[Numpy-discussion] Scalar casting rules use-case reprise

Fri Jan 4 09:34:29 EST 2013

2013/1/4 Nathaniel Smith <njs at pobox.com>:
> On Fri, Jan 4, 2013 at 11:09 AM, Matthew Brett <matthew.brett at gmail.com> wrote:
>> Hi,
>>
>> Reading the discussion on the scalar casting rule change I realized I
>> was hazy on the use-cases that led to the rule that scalars cast
>> differently from arrays.
>>
>> My impression was that the primary use-case was for lower-precision
>> floats. That is, when you have a large float32 arr, you do not want to
>> double your memory use with:
>>
>>>>> large_float32 + 1.0 # please no float64 here
>>
>> Probably also:
>>
>>>>> large_int8 + 1 # please no int32 / int64 here.
>>
>> That makes sense.  On the other hand these are more ambiguous:
>>
>>>>> large_float32 + np.float64(1) # really - you don't want float64?
>>
>>>>> large_int8 + np.int32(1) # ditto
>>
>> I wonder whether the main use-case was to deal with the automatic
>> types of Python floats and scalars?  That is, I wonder whether it
>> would be worth considering (in the distant long term), doing fancy
>> guess-what-you-mean stuff with Python scalars, on the basis that they
>> are of unspecified dtype, and make 0 dimensional scalars follow the
>> array casting rules.  As in:
>>
>>>>> large_float32 + 1.0
>> # no upcast - we don't know what float type you meant for the scalar
>>>>> large_float32 + np.float64(1)
>> # upcast - you clearly meant the scalar to be float64
>
> Hmm, but consider this, which is exactly the operation in your example:
>
> In [9]: a = np.arange(3, dtype=np.float32)
>
> In [10]: a / np.mean(a) # normalize
> Out[10]: array([ 0.,  1.,  2.], dtype=float32)
>
> In [11]: type(np.mean(a))
> Out[11]: numpy.float64
>
> Obviously the most common situation where it's useful to have the rule
> to ignore scalar width is for avoiding "width contamination" from
> Python float and int literals. But you can easily end up with numpy
> scalars from indexing, high-precision operations like np.mean, etc.,
> where you don't "really mean" you want high-precision. And at least
> it's easy to understand the rule: same-kind scalars don't affect
> precision.
>
> ...Though arguably the bug here is that np.mean actually returns a
> value with higher precision. Interestingly, we seem to have some
> special cases so that if you want to normalize each row of a matrix,
> then again the dtype is preserved, but for a totally different
> reasons. In
>
> a = np.arange(4, dtype=np.float32).reshape((2, 2))
> a / np.mean(a, axis=0, keepdims=True)
>
> the result has float32 type, even though this is an array/array
> operation, not an array/scalar operation. The reason is:
>
> In [32]: np.mean(a).dtype
> Out[32]: dtype('float64')
>
> But:
>
> In [33]: np.mean(a, axis=0).dtype
> Out[33]: dtype('float32')
>
> In this respect np.var and np.std behave like np.mean, but np.sum
> always preserves the input dtype. (Which is curious because np.sum is
> just like np.mean in terms of potential loss of precision, right? The
> problem in np.mean is the accumulating error over many addition
> operations, not the divide-by-n at the end.)

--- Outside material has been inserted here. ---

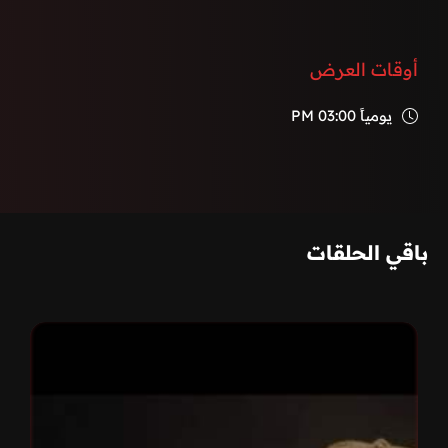
أوقات العرض
يومياً
03:00 PM
باقي الحلقات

IMO having a different dtype depending on whether or not you provide
the "axis" argument to mean() should be considered as a bug.
As to what the correct dtype should be... it's not such an easy
question. Personally I would go with float64 by default to be
consistent across all int / float dtypes. Then someone who wants to
downcast it can use the "out" argument to mean().

To come back to Matthew's use-case question, I agree the most common
use case is to prevent a float32 or small int array from being
upcasted, and most of the time this would come from Python scalars.
However I don't think it's a good idea to have a behavior that is
different between Python and Numpy scalars, because it's a subtle
difference that users could have trouble understanding & foreseeing.
The expected behavior of numpy functions when providing them with
non-numpy objects is they should behave the same as if we had called
numpy.asarray() on these objects, and straying away from this behavior
seems dangerous to me.

As far as I'm concerned, in a world where numpy would be brand new
with no existing codebase using it, I would probably prefer to use the
same casting rules for array/array and array/scalar operations. It may
cause some unwanted array upcasting, but it's a lot simpler to
understand. However, given that there may be a lot of code relying on
the current dtype-preserving behavior, doing it now doesn't sound like
a good idea to me.

-=- Olivier